Isola names *_prof are profiling-enabled versions, and *_trace are tracing-enabled versions for timeline visualization.

5. Configure Experiments

Before running experiments, you need to configure the dnpbenchs/measure_jobs/common.bash file.

In the dnp_run_common() function in that file, you need to set the following three parameters:

DNP_CORES variable: the maximum number of cores within a node in your system.
DNP_NODES variable: the number of nodes allocated by the job manager (e.g., slurm)
- e.g.,, SLURM_JOB_NODES in slurm
- If you do not use any job manager, manually set this variable for each measurement
dnp_mpirun() function: specify how to invoke an MPI program (see below)

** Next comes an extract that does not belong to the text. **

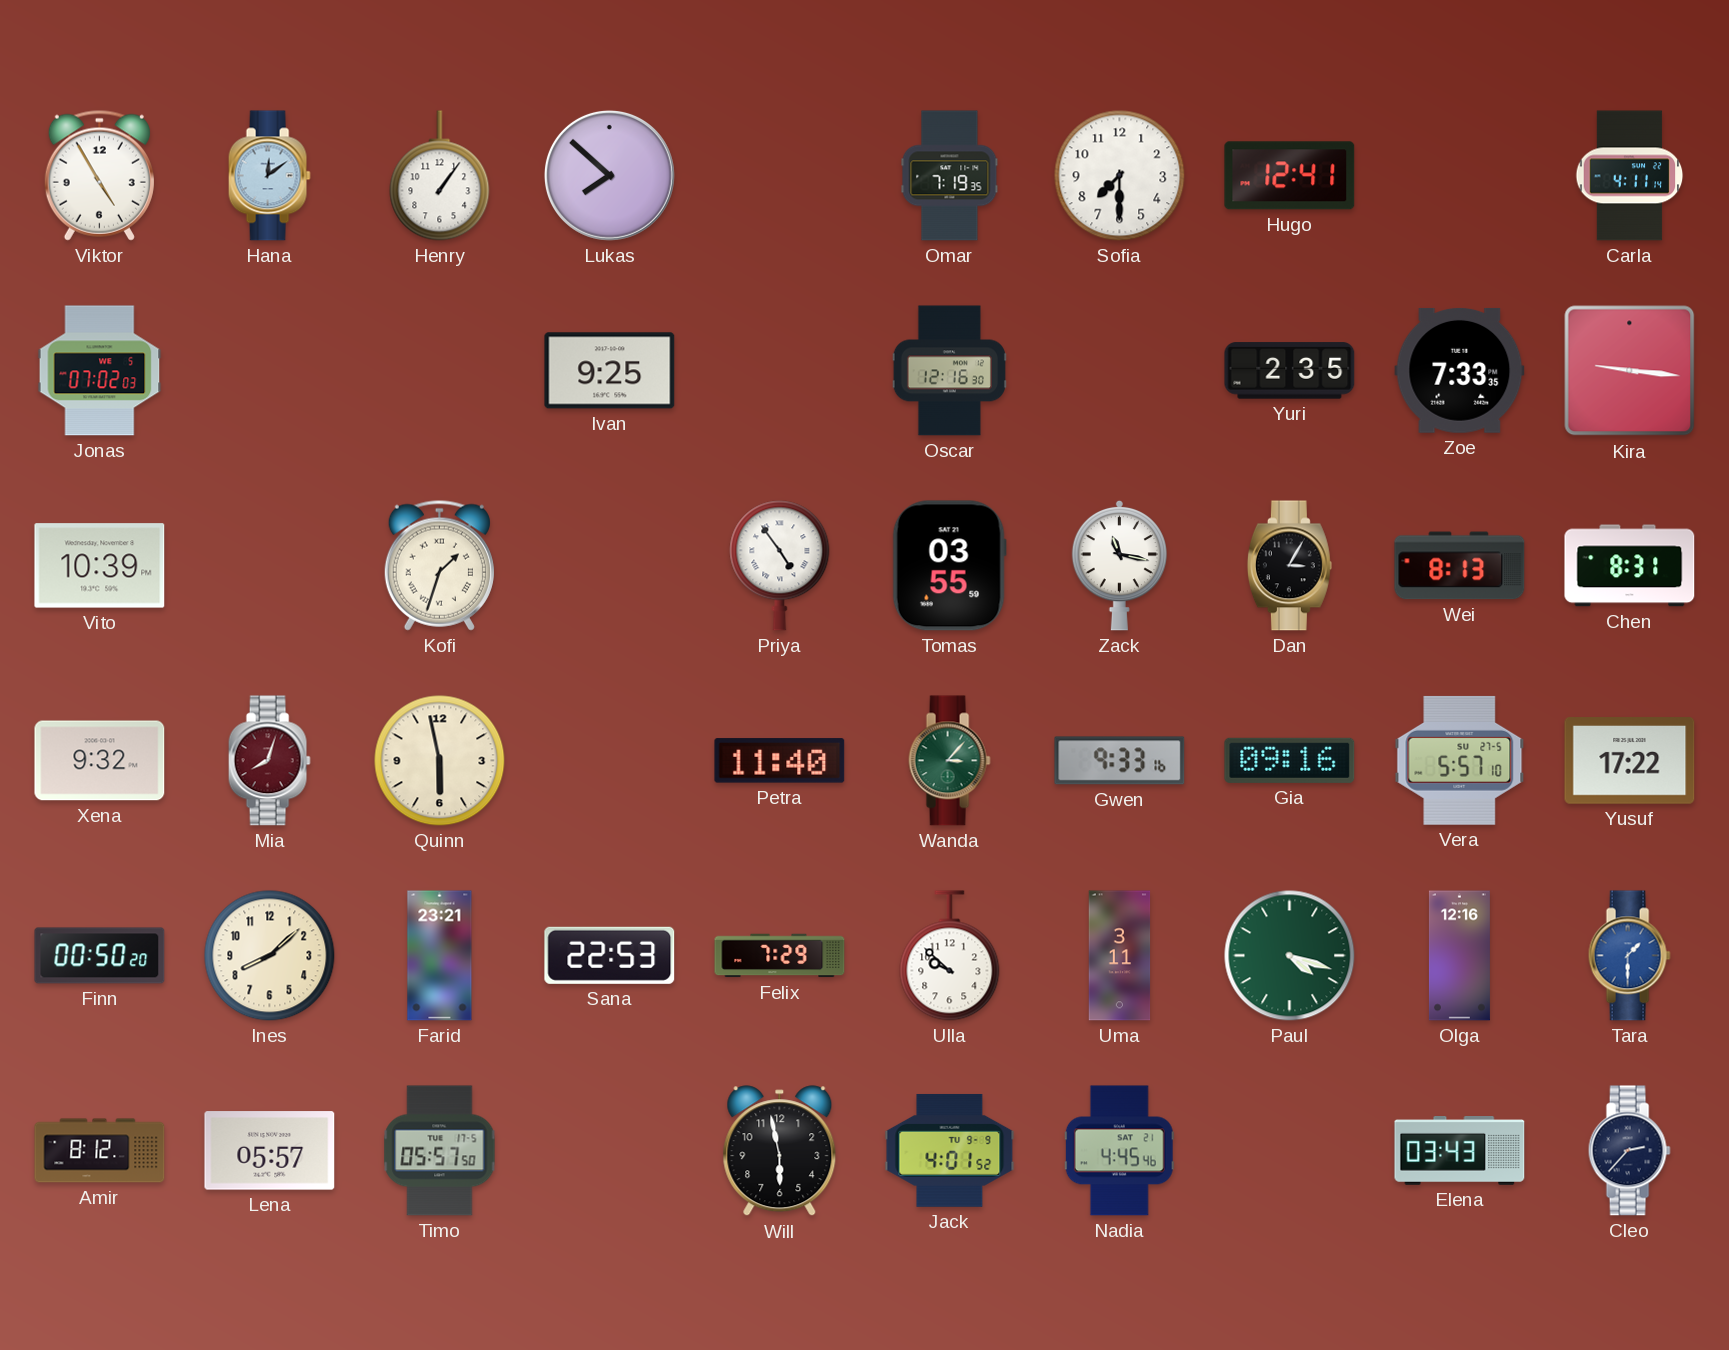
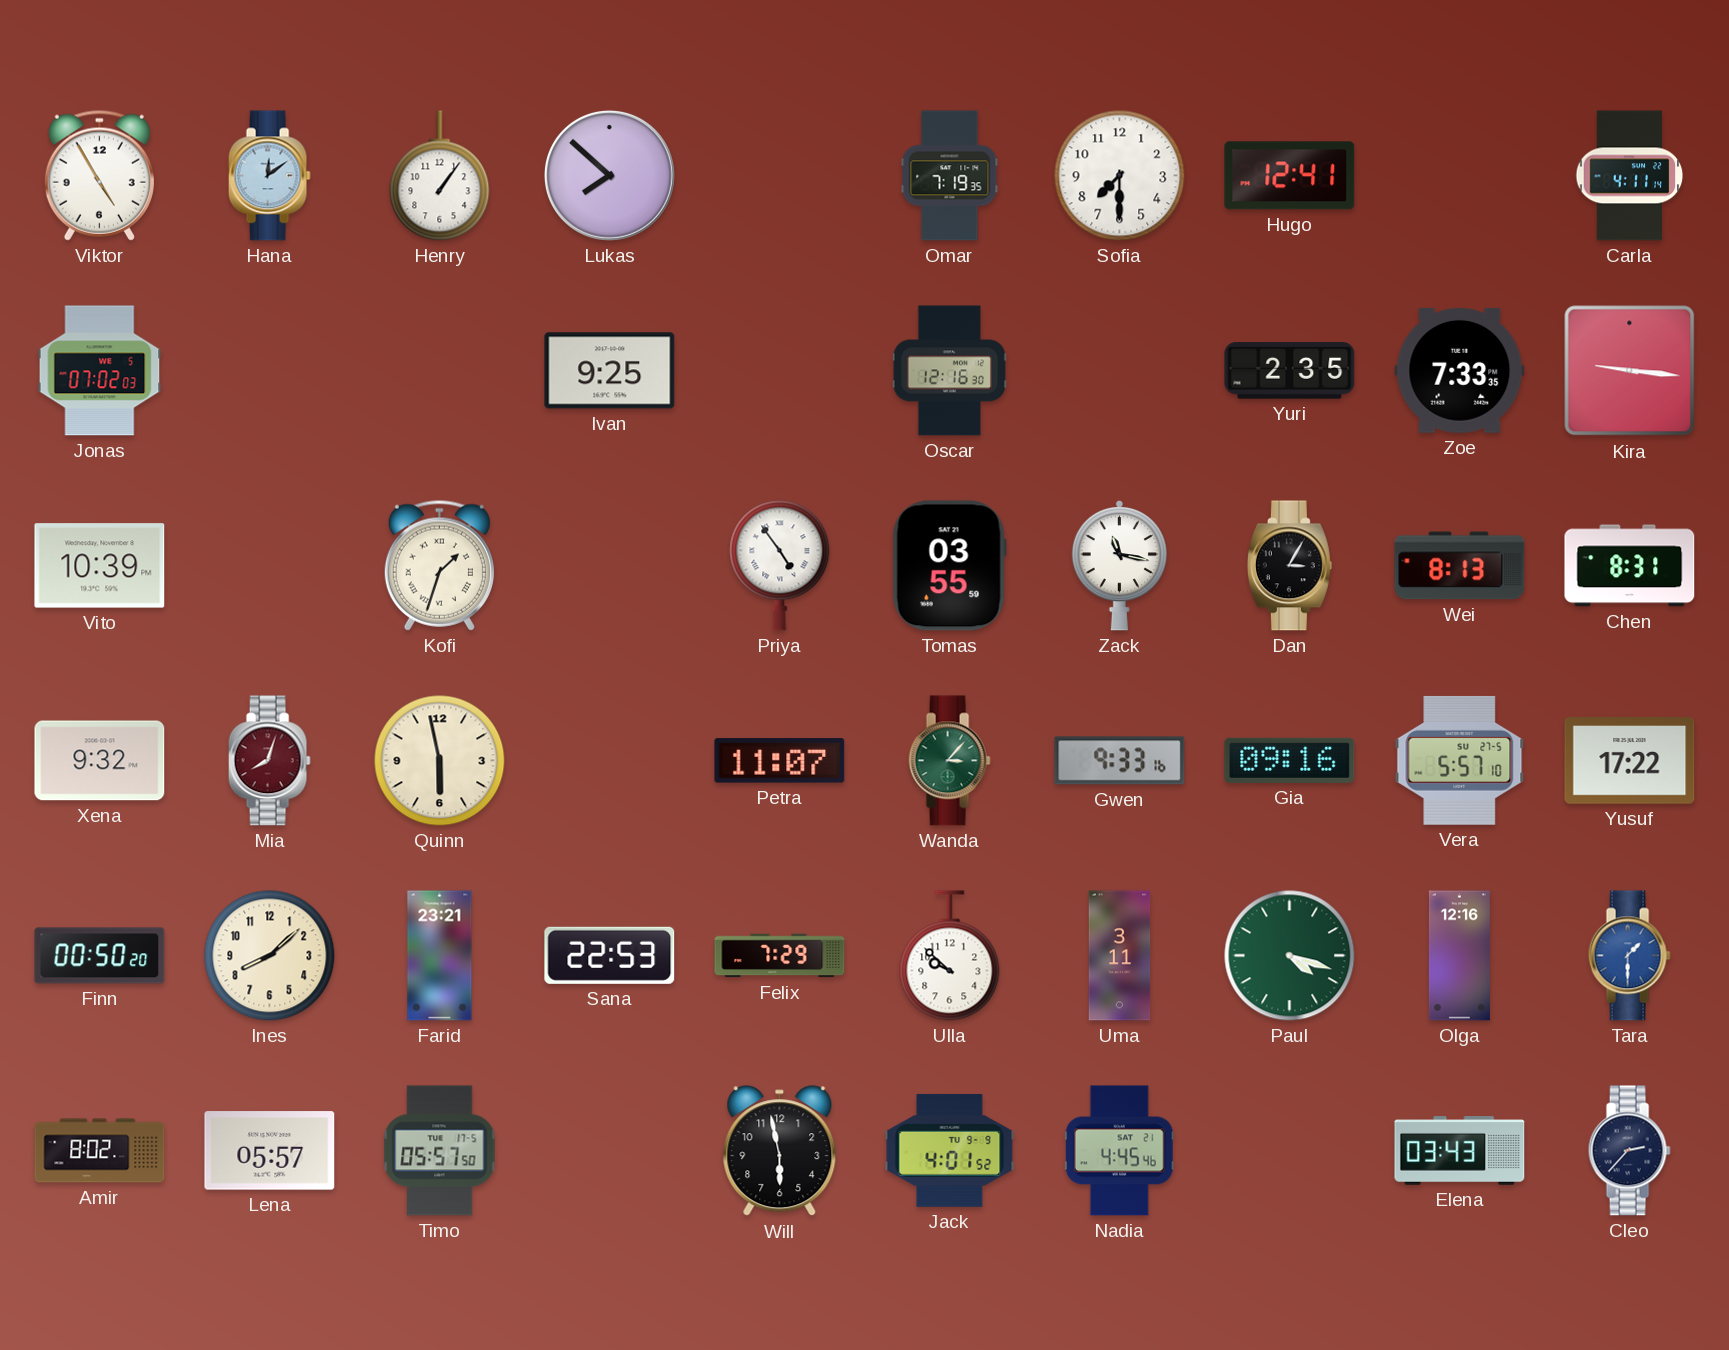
Petra: 11:40 -> 11:07
Amir: 8:12 -> 8:02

An example of dnp_mpirun() in Open MPI:

dnp_mpirun() {
  local n_processes=$1
  local n_processes_per_node=$2
  local out_file=$3
  mpirun -n $n_processes -N $n_processes_per_node \
    --mca osc_ucx_acc_single_intrinsic true \
    ../opt/massivethreads-dm/bin/madm_disable_aslr "${@:4}" | tee $out_file
}

In addition, you may want to specify where the hostfile exists and some other options.

Note: The --mca osc_ucx_acc_single_intrinsic true option is critical to the performance as mentioned eariler.

Run Experiments

Synthetic Benchmarks (Section V.A and V.B)

Files:

dnpbenchs/sched_bench.{cpp,hpp}: C++ code for PFor benchmark and RecPFor benchmark (Section IV.C)
dnpbenchs/measure_jobs/sched_pfor.bash: measurement config for PFor
dnpbenchs/measure_jobs/sched_rrm.bash: measurement config for RecPFor
dnpbenchs/scripts/batch_sched.bash: batch script to run measurement jobs sequentially
(optional) dnpbenchs/scripts/batch_sched_submit.bash: batch script to run measurement jobs in parallel by using a job management system
- You need to configure dnpbenchs/scripts/submit.bash by specifying how to submit a job to the job management system in your environment

To run:

cd dnpbenchs
./scripts/batch_sched.bash

After running experiments, the results will be saved in each Isola dir.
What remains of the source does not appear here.